3. A semi-automatic line width detection device according to claim 2, characterized in that: the shooting mechanism comprises a CCD camera, a zoom lens and an LED light source, the CCD camera is installed on the fixing base, the zoom lens is installed at the working end of the CCD camera, and the LED light source is installed below the fixing base and located on the zoom lens.

4. The apparatus according to claim 2, wherein the image capturing assembly is connected to a detection system, the detection system comprises:

the binarization operation processing module is used for receiving the PCB image information transmitted by the shooting mechanism, and performing binarization operation processing on a target PCB image to generate a binarization image of the target PCB image;

the line width structural element construction module is used for constructing line width structural elements according to a preset line width threshold value;

the opening operation processing module is used for performing morphological opening operation processing on the binary image by adopting the line width structural element to generate an opening operation processing image of the target PCB image;

the first difference operation processing module is used for carrying out difference operation processing on the opening operation processing image and the binarization image to generate a line width detection image of the target PCB image;

and the line width detection result determining module is used for determining the line width detection result of the conducting wire in the target PCB image according to the line width detection image.
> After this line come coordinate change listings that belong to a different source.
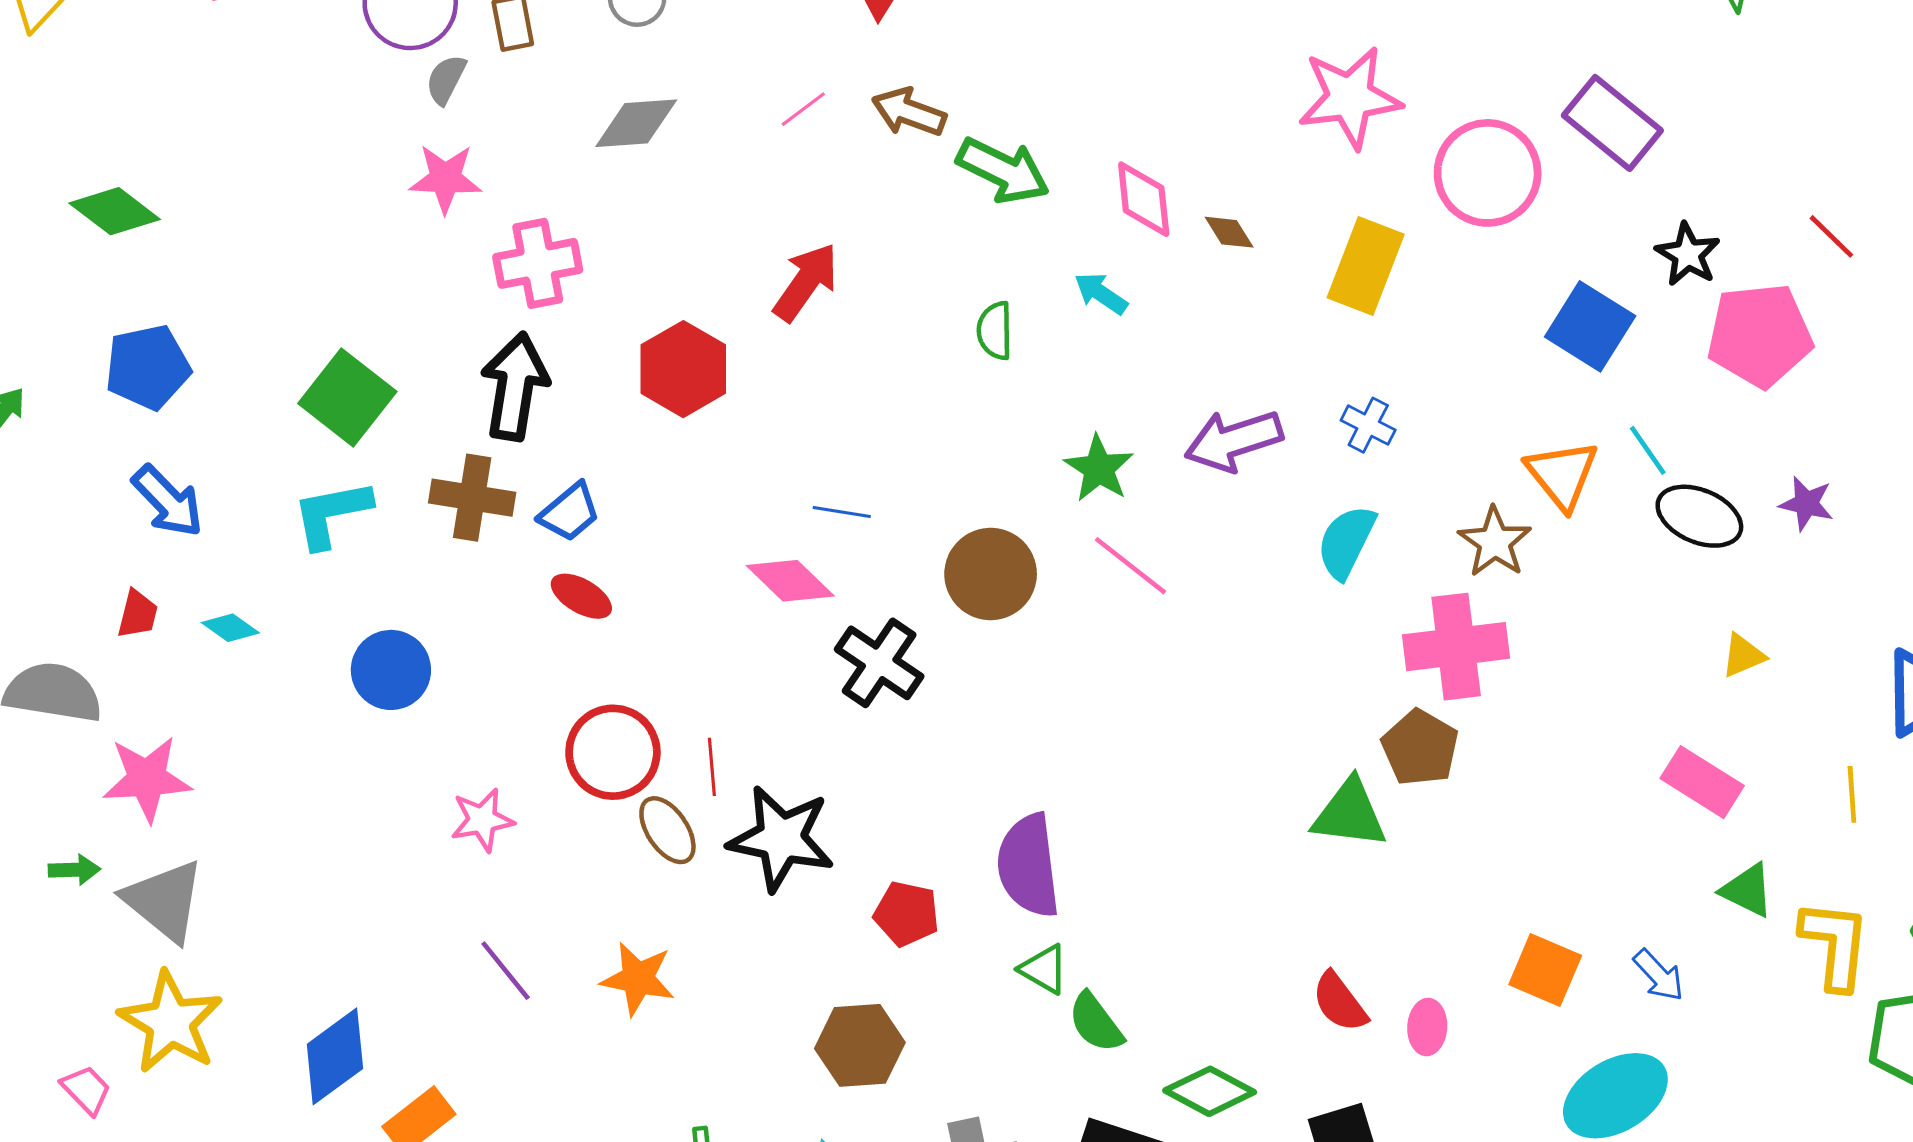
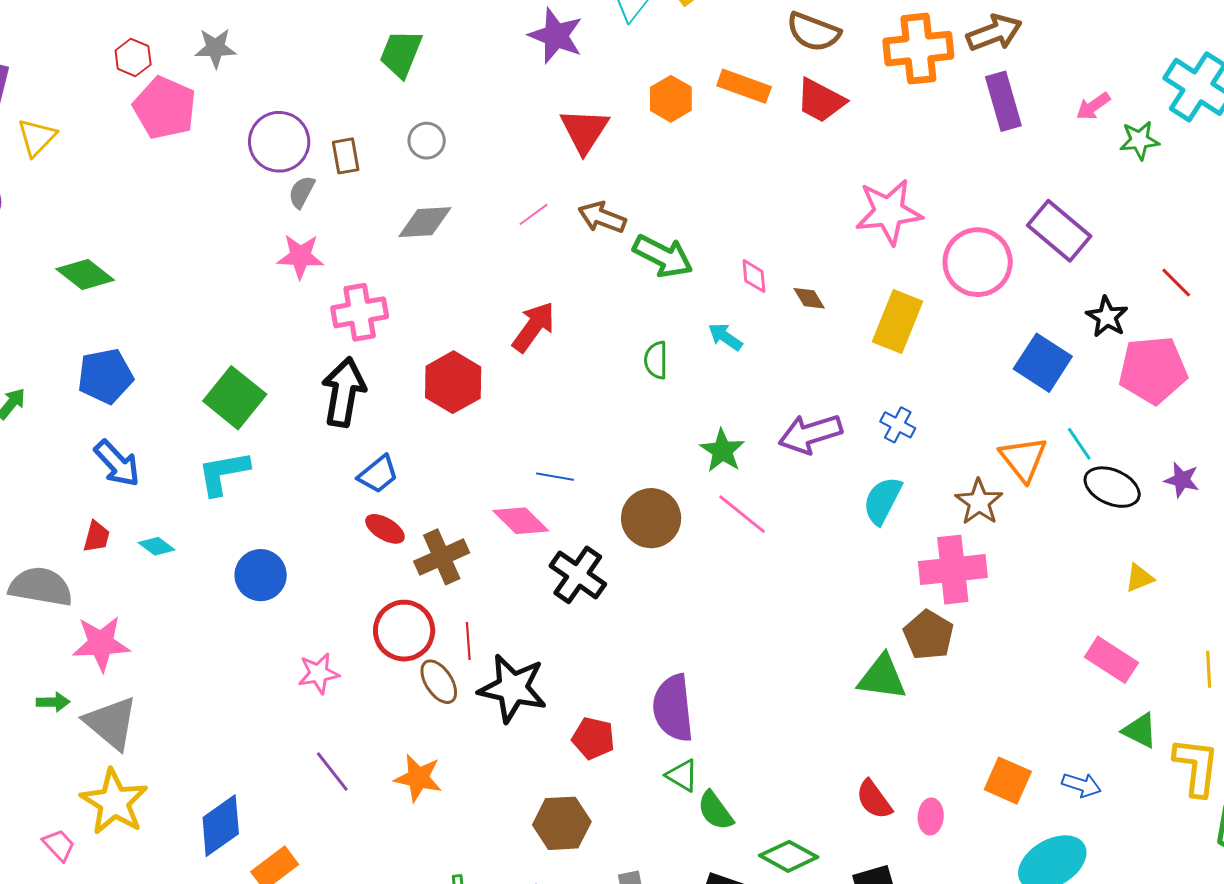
pink diamond: (1144, 199) -> (754, 276), size x0.7
red line: (1831, 236) -> (1176, 283), moved
brown cross: (472, 498) -> (442, 557), moved, turned -34
blue arrow: (1659, 975) -> (1081, 785), turned -30

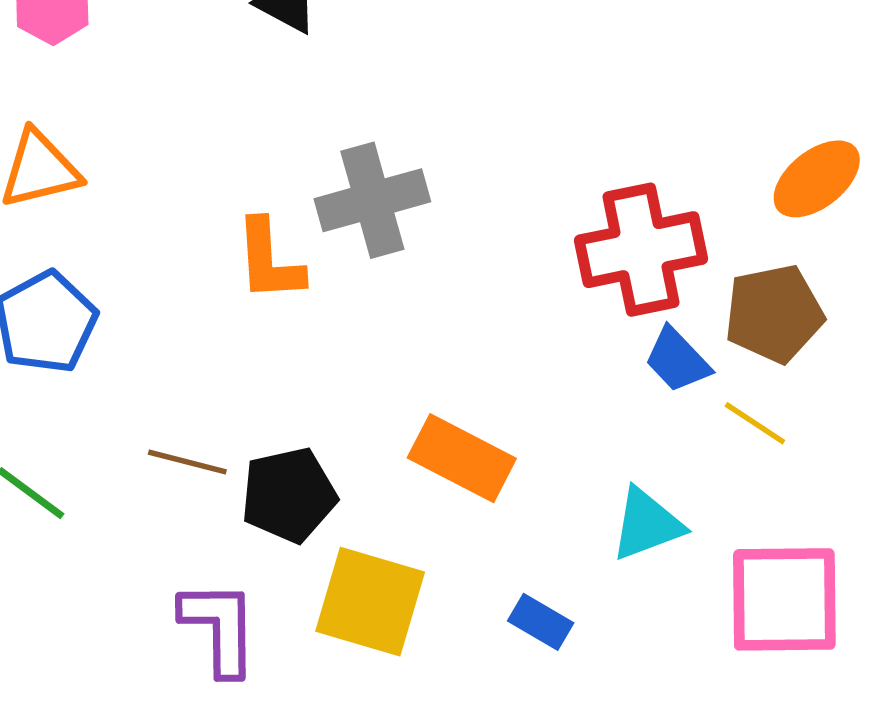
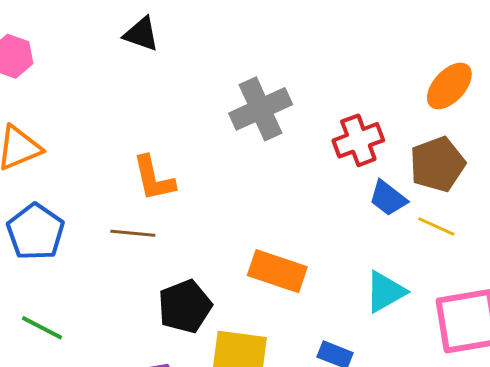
gray cross: (372, 200) -> (261, 109), moved
red cross: (641, 250) -> (358, 140), size x0.7
brown line: (187, 462) -> (133, 233), moved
5. The semi-automatic line width detection device according to claim 1, wherein the X-axis adjusting mechanism comprises a base mounted on the frame, an X-axis slide rail and an X-axis lead screw, the X-axis lead screw is arranged on the base, the X-axis lead screw is connected with a driving table through a lead screw nut, the driving table is slidably mounted on the X-axis slide rail, and one end of the X-axis lead screw is provided with an X-axis adjusting knob; and the Y-axis regulating mechanism is arranged on the driving platform.

6. The semi-automatic line width detection device according to claim 5, wherein the Y-axis adjusting mechanism comprises a Y-axis slide rail mounted on the driving platform and a Y-axis lead screw arranged on one side of the Y-axis slide rail, the console is slidably mounted on the Y-axis slide rail, the Y-axis lead screw is connected with the console through a lead screw nut, and one end of the Y-axis lead screw is provided with a Y-axis adjusting knob.

7. The apparatus of claim 1, wherein a transparent slide for flattening the PCB is disposed on the console.